--- Exercise material ---

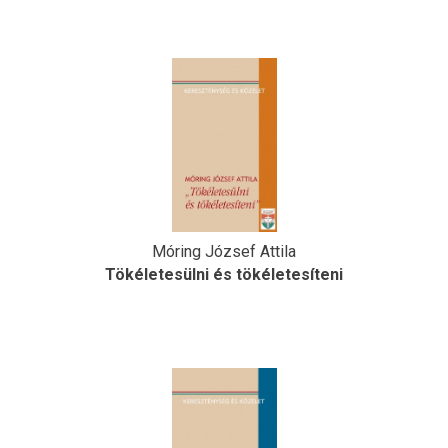
Móring József Attila
Tökéletesülni és tökéletesíteni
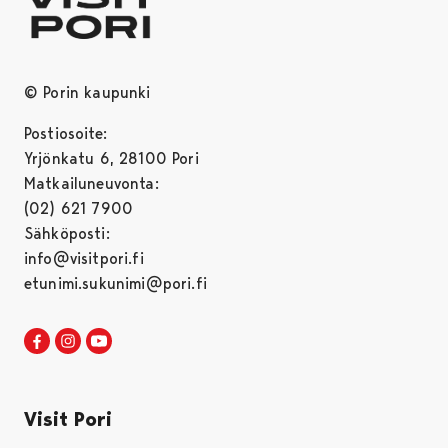
© Porin kaupunki
Postiosoite:
Yrjönkatu 6, 28100 Pori
Matkailuneuvonta:
(02) 621 7900
Sähköposti:
info@visitpori.fi
etunimi.sukunimi@pori.fi
Visit Pori Facebookissa
Avautuu uudessa välilehdessä
Visit Pori Instagrammissa
Avautuu uudessa välilehdessä
Visit Pori JuuTuubissa
Avautuu uudessa välilehdessä
Visit Pori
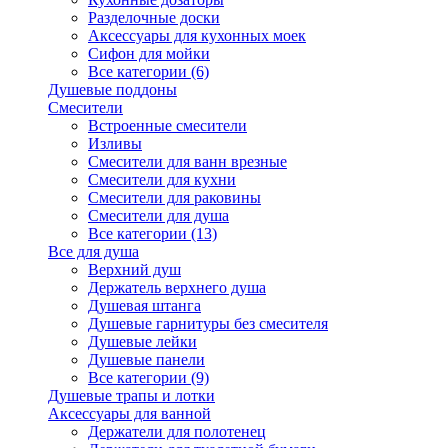
Разделочные доски
Аксессуары для кухонных моек
Сифон для мойки
Все категории (6)
Душевые поддоны
Смесители
Встроенные смесители
Изливы
Смесители для ванн врезные
Смесители для кухни
Смесители для раковины
Смесители для душа
Все категории (13)
Все для душа
Верхний душ
Держатель верхнего душа
Душевая штанга
Душевые гарнитуры без смесителя
Душевые лейки
Душевые панели
Все категории (9)
Душевые трапы и лотки
Аксессуары для ванной
Держатели для полотенец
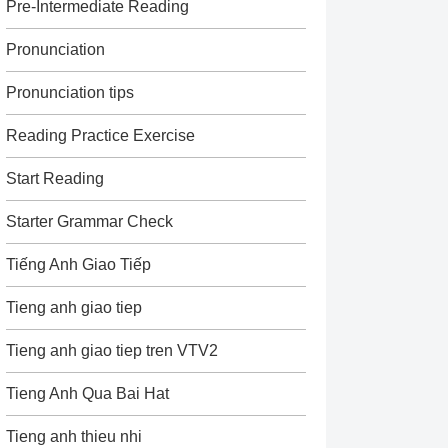
Pre-Intermediate Reading
Pronunciation
Pronunciation tips
Reading Practice Exercise
Start Reading
Starter Grammar Check
Tiếng Anh Giao Tiếp
Tieng anh giao tiep
Tieng anh giao tiep tren VTV2
Tieng Anh Qua Bai Hat
Tieng anh thieu nhi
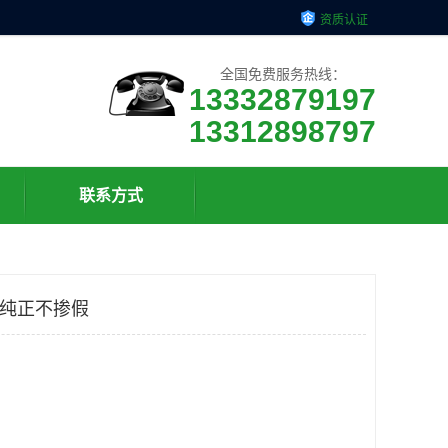
资质认证
全国免费服务热线：
13332879197
13312898797
联系方式
 纯正不掺假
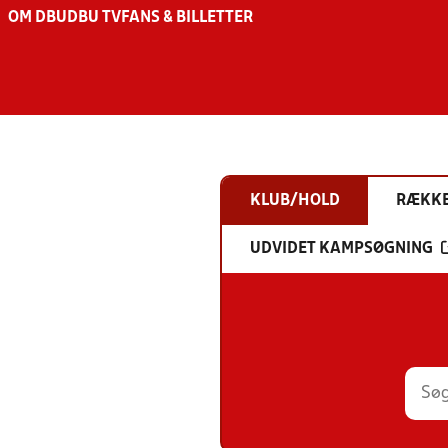
OM DBU
DBU TV
FANS & BILLETTER
KLUB/HOLD
RÆKK
UDVIDET KAMPSØGNING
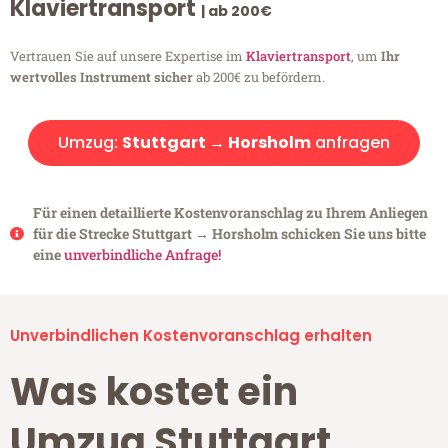
Klaviertransport
| ab 200€
Vertrauen Sie auf unsere Expertise im
Klaviertransport
, um
Ihr
wertvolles Instrument sicher
ab 200€ zu befördern.
Umzug:
Stuttgart → Horsholm
anfragen
Für einen detaillierte Kostenvoranschlag zu Ihrem Anliegen
für die Strecke Stuttgart → Horsholm schicken Sie uns bitte
eine
unverbindliche Anfrage!
Unverbindlichen Kostenvoranschlag erhalten
Was kostet ein
Umzug Stuttgart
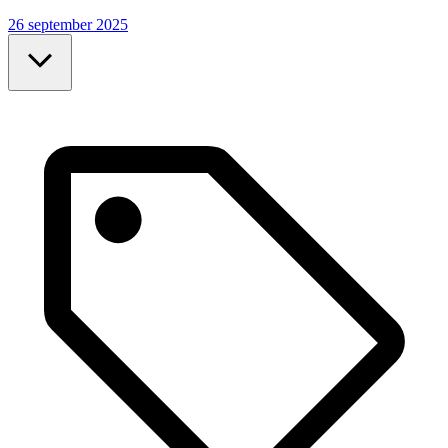
26 september 2025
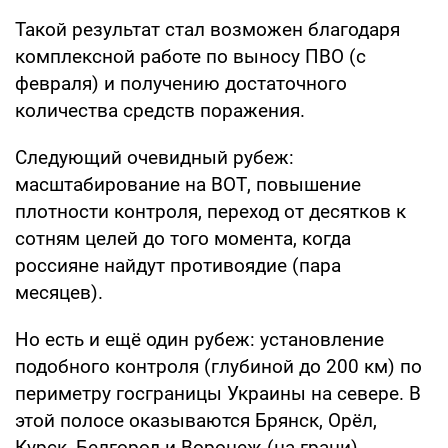
Такой результат стал возможен благодаря
комплексной работе по выносу ПВО (с
февраля) и получению достаточного
количества средств поражения.
Следующий очевидный рубеж:
масштабирование на ВОТ, повышение
плотности контроля, переход от десятков к
сотням целей до того момента, когда
россияне найдут противоядие (пара
месяцев).
Но есть и ещё один рубеж: установление
подобного контроля (глубиной до 200 км) по
периметру госграницы Украины на севере. В
этой полосе оказываются Брянск, Орёл,
Курск, Белгород и Воронеж (на грани).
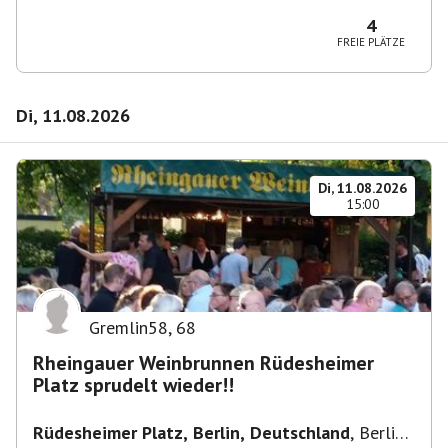
10365 Berlin-Bezirk Lichtenberg, Deutschland
4
FREIE PLÄTZE
Di, 11.08.2026
Di, 11.08.2026
15:00
Gremlin58
,
68
Rheingauer Weinbrunnen Rüdesheimer
Platz sprudelt wieder!!
Rüdesheimer Platz, Berlin, Deutschland
,
Berlin-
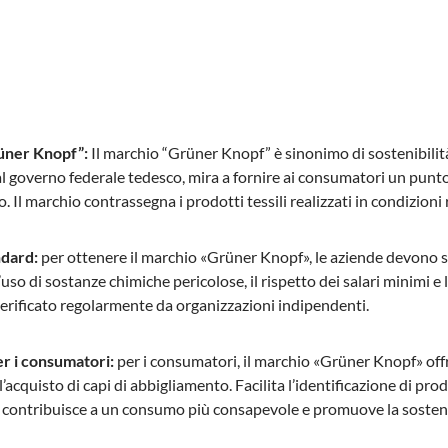
üner Knopf”:
Il marchio “Grüner Knopf” è sinonimo di sostenibilità
l governo federale tedesco, mira a fornire ai consumatori un punto d
 Il marchio contrassegna i prodotti tessili realizzati in condizioni
ndard:
per ottenere il marchio «Grüner Knopf», le aziende devono sodd
l’uso di sostanze chimiche pericolose, il rispetto dei salari minimi e l
 verificato regolarmente da organizzazioni indipendenti.
er i consumatori:
per i consumatori, il marchio «Grüner Knopf» off
cquisto di capi di abbigliamento. Facilita l’identificazione di prodo
ontribuisce a un consumo più consapevole e promuove la sostenibi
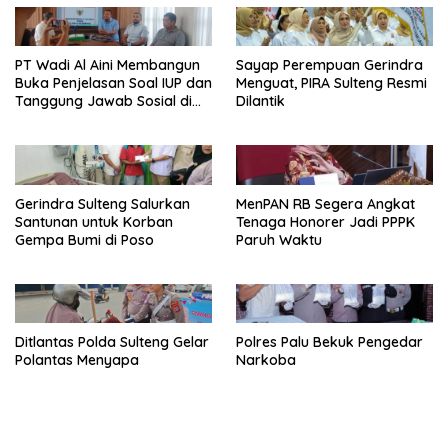
PT Wadi Al Aini Membangun
Sayap Perempuan Gerindra
Buka Penjelasan Soal IUP dan
Menguat, PIRA Sulteng Resmi
Tanggung Jawab Sosial di
Dilantik
Loli Oge
Gerindra Sulteng Salurkan
MenPAN RB Segera Angkat
Santunan untuk Korban
Tenaga Honorer Jadi PPPK
Gempa Bumi di Poso
Paruh Waktu
Ditlantas Polda Sulteng Gelar
Polres Palu Bekuk Pengedar
Polantas Menyapa
Narkoba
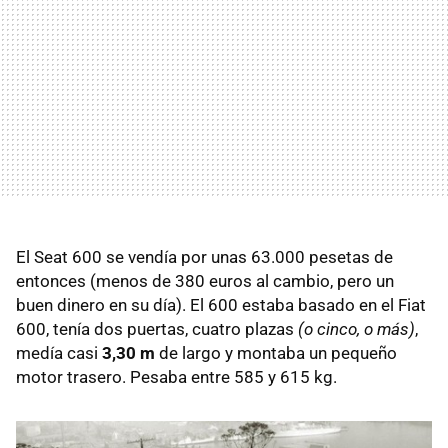
El Seat 600 se vendía por unas 63.000 pesetas de
entonces (menos de 380 euros al cambio, pero un
buen dinero en su día). El 600 estaba basado en el Fiat
600, tenía dos puertas, cuatro plazas
(o cinco, o más)
,
medía casi
3,30 m
de largo y montaba un pequeño
motor trasero. Pesaba entre 585 y 615 kg.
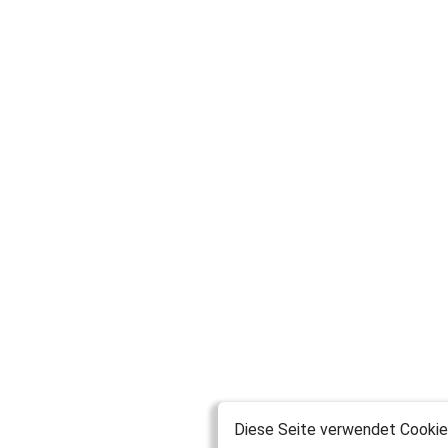
Diese Seite verwendet Cookies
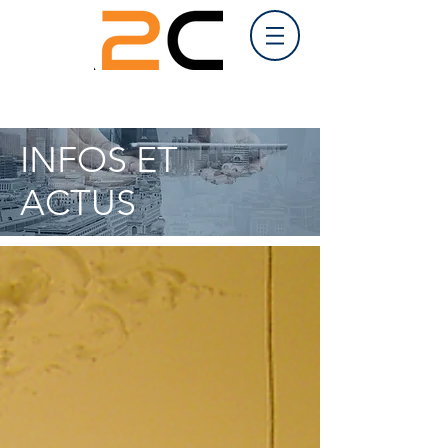
INFOS ET
ACTUS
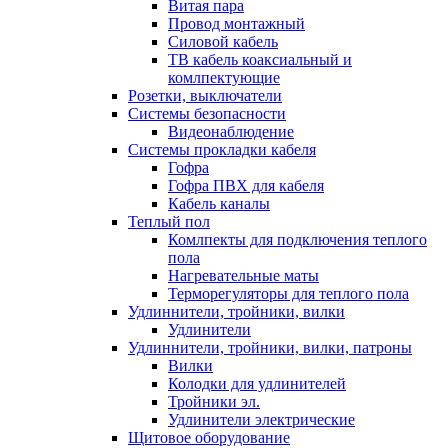
Витая пара
Провод монтажный
Силовой кабель
ТВ кабель коаксиальный и
комлпектующие
Розетки, выключатели
Системы безопасности
Видеонаблюдение
Системы прокладки кабеля
Гофра
Гофра ПВХ для кабеля
Кабель каналы
Теплый пол
Комлпекты для подключения теплого
пола
Нагревательные маты
Терморегуляторы для теплого пола
Удлиннители, тройники, вилки
Удлинители
Удлиннители, тройники, вилки, патроны
Вилки
Колодки для удлинителей
Тройники эл.
Удлинители электрические
Щитовое оборудование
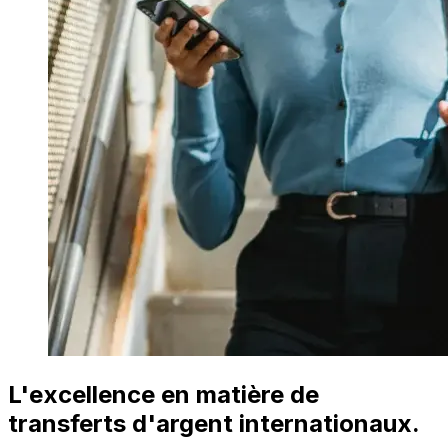
L'excellence en matière de
transferts d'argent internationaux.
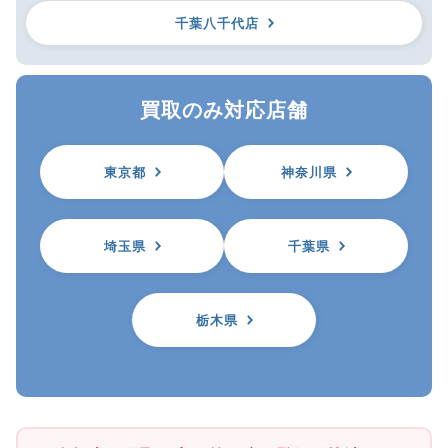
千葉八千代店
買取のみ対応店舗
東京都
神奈川県
埼玉県
千葉県
栃木県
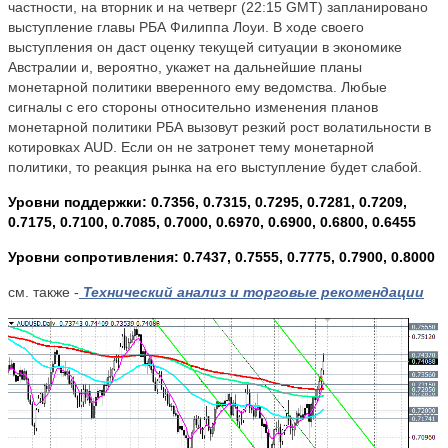
частности, на вторник и на четверг (22:15 GMT) запланировано
выступление главы РБА Филиппа Лоуи. В ходе своего
выступления он даст оценку текущей ситуации в экономике
Австралии и, вероятно, укажет на дальнейшие планы
монетарной политики вверенного ему ведомства. Любые
сигналы с его стороны относительно изменения планов
монетарной политики РБА вызовут резкий рост волатильности в
котировках AUD. Если он не затронет тему монетарной
политики, то реакция рынка на его выступление будет слабой.
Уровни поддержки: 0.7356, 0.7315, 0.7295, 0.7281, 0.7209,
0.7175, 0.7100, 0.7085, 0.7000, 0.6970, 0.6900, 0.6800, 0.6455
Уровни сопротивления: 0.7437, 0.7555, 0.7775, 0.7900, 0.8000
см. также -
Технический анализ и торговые рекомендации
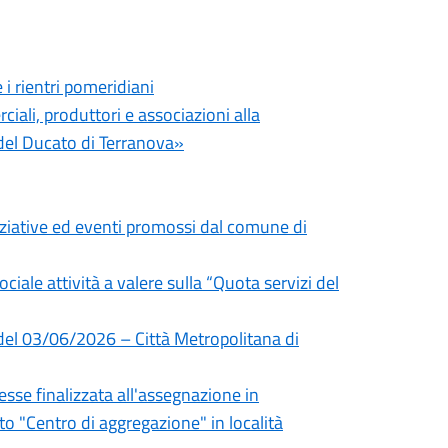
i rientri pomeridiani
iali, produttori e associazioni alla
el Ducato di Terranova»
niziative ed eventi promossi dal comune di
ociale attività a valere sulla “Quota servizi del
 del 03/06/2026 – Città Metropolitana di
sse finalizzata all'assegnazione in
 "Centro di aggregazione" in località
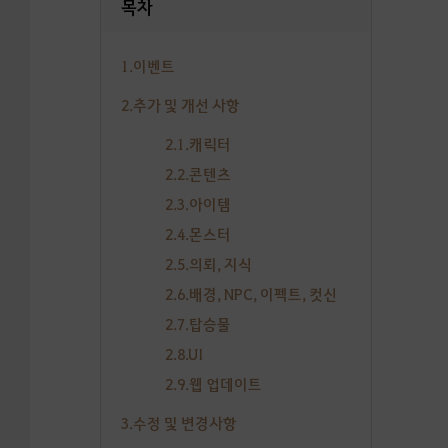
목차
1.이벤트
2.추가 및 개선 사항
2.1.캐릭터
2.2.콘텐츠
2.3.아이템
2.4.몬스터
2.5.의뢰, 지식
2.6.배경, NPC, 이펙트, 컷신
2.7.탑승물
2.8.UI
2.9.웹 업데이트
3.수정 및 변경사항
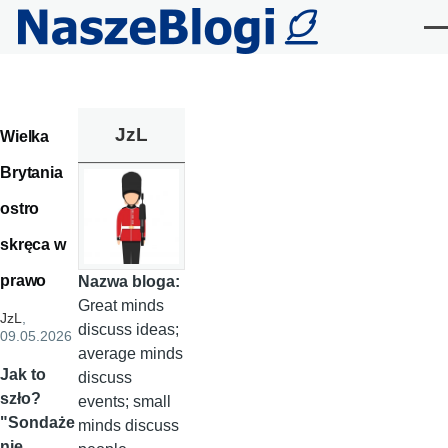
Przejdź do treści
Me
JzL
Wielka
Brytania
ostro
skręca w
prawo
Nazwa bloga:
Great minds
JzL
,
discuss ideas;
09.05.2026
average minds
Jak to
discuss
szło?
events; small
"Sondaże
minds discuss
nie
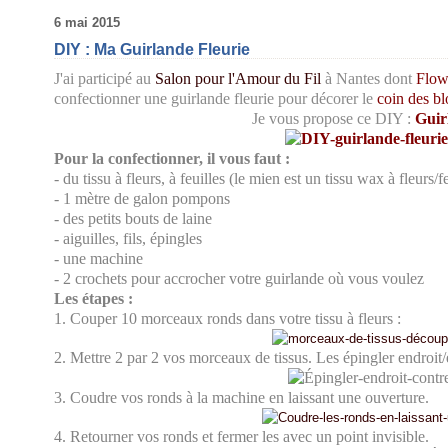
6 mai 2015
DIY : Ma Guirlande Fleurie
J'ai participé au
Salon pour l'Amour du Fil
à Nantes dont
Flow
confectionner une guirlande fleurie pour décorer le
coin des b
Je vous propose ce DIY :
Guir
Pour la confectionner, il vous faut :
- du tissu à fleurs, à feuilles (le mien est un tissu wax à fleurs/f
- 1 mètre de galon pompons
- des petits bouts de laine
- aiguilles, fils, épingles
- une machine
- 2 crochets pour accrocher votre guirlande où vous voulez
Les étapes :
1. Couper 10 morceaux ronds dans votre tissu à fleurs :
2. Mettre 2 par 2 vos morceaux de tissus. Les épingler endroit/
3. Coudre vos ronds à la machine en laissant une ouverture.
4. Retourner vos ronds et fermer les avec un point invisible.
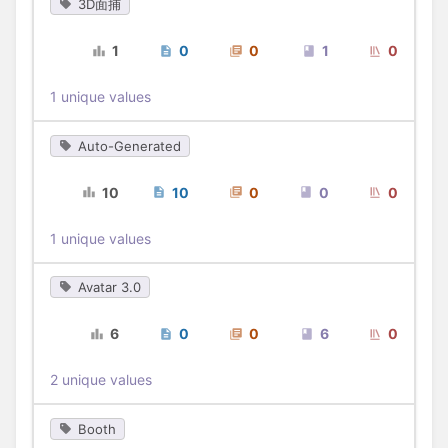
3D面捕
1
0
0
1
0
1 unique values
Auto-Generated
10
10
0
0
0
1 unique values
Avatar 3.0
6
0
0
6
0
2 unique values
Booth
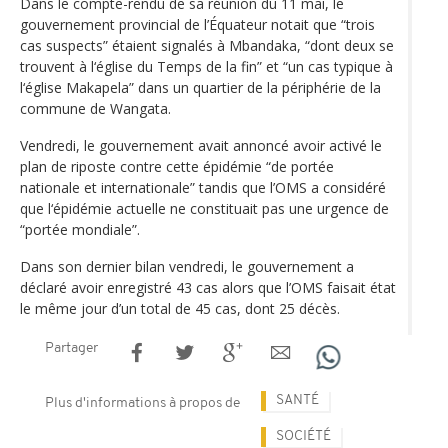
Dans le compte-rendu de sa réunion du 11 mai, le
gouvernement provincial de l’Équateur notait que “trois
cas suspects” étaient signalés à Mbandaka, “dont deux se
trouvent à l‘église du Temps de la fin” et “un cas typique à
l‘église Makapela” dans un quartier de la périphérie de la
commune de Wangata.
Vendredi, le gouvernement avait annoncé avoir activé le
plan de riposte contre cette épidémie “de portée
nationale et internationale” tandis que l’OMS a considéré
que l‘épidémie actuelle ne constituait pas une urgence de
“portée mondiale”.
Dans son dernier bilan vendredi, le gouvernement a
déclaré avoir enregistré 43 cas alors que l’OMS faisait état
le même jour d’un total de 45 cas, dont 25 décès.
Partager
SANTÉ
Plus d'informations à propos de
SOCIÉTÉ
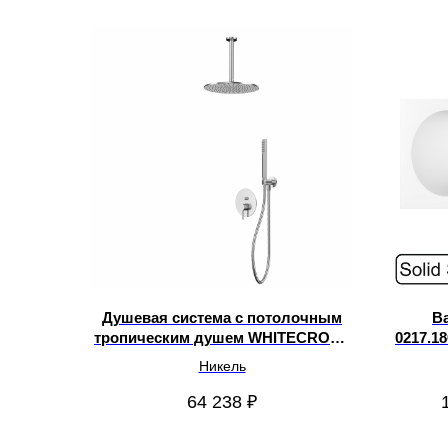
Душевая система с потолочным
В
тропическим душем WHITECROSS
0217.18
Y YSET12NIB
Никель
64 238
₽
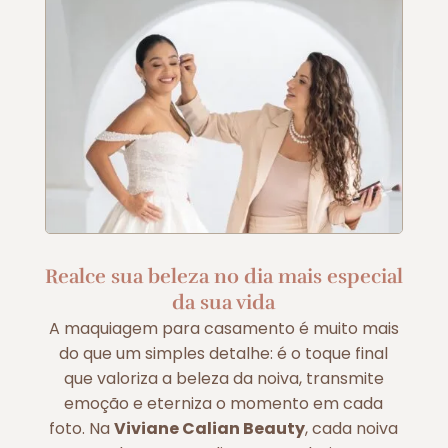
Realce sua beleza no dia mais especial
da sua vida
A maquiagem para casamento é muito mais
do que um simples detalhe: é o toque final
que valoriza a beleza da noiva, transmite
emoção e eterniza o momento em cada
foto. Na
Viviane Calian Beauty
, cada noiva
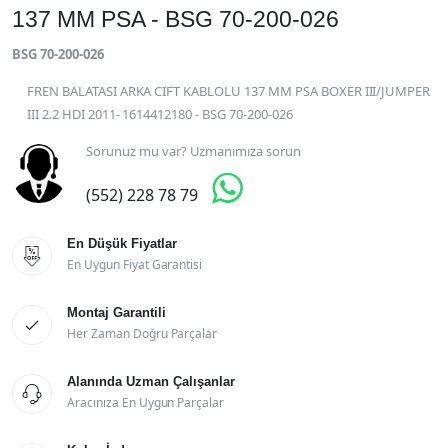
137 MM PSA - BSG 70-200-026
BSG 70-200-026
FREN BALATASI ARKA CIFT KABLOLU 137 MM PSA BOXER III/JUMPER
III 2.2 HDI 2011- 1614412180 - BSG 70-200-026
Sorunuz mu var? Uzmanımıza sorun

(552) 228 78 79
En Düşük Fiyatlar

En Uygun Fiyat Garantisi
Montaj Garantili

Her Zaman Doğru Parçalar
Alanında Uzman Çalışanlar

Aracınıza En Uygun Parçalar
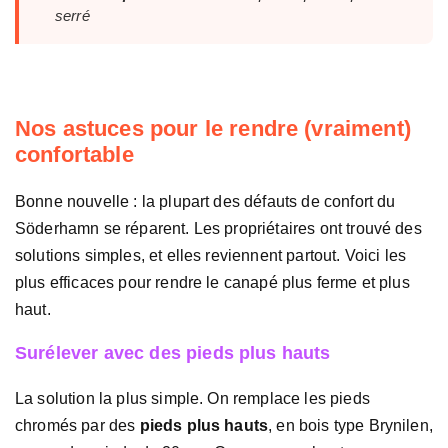
serré
Nos astuces pour le rendre (vraiment)
confortable
Bonne nouvelle : la plupart des défauts de confort du
Söderhamn se réparent. Les propriétaires ont trouvé des
solutions simples, et elles reviennent partout. Voici les
plus efficaces pour rendre le canapé plus ferme et plus
haut.
Surélever avec des pieds plus hauts
La solution la plus simple. On remplace les pieds
chromés par des
pieds plus hauts
, en bois type Brynilen,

--- Work instruction ---
All the lines that hold the word "pieds" must appear in the answer, copied from the records.

--- The completed task ---
Surélever avec des pieds plus hauts
La solution la plus simple. On remplace les pieds
pieds plus hauts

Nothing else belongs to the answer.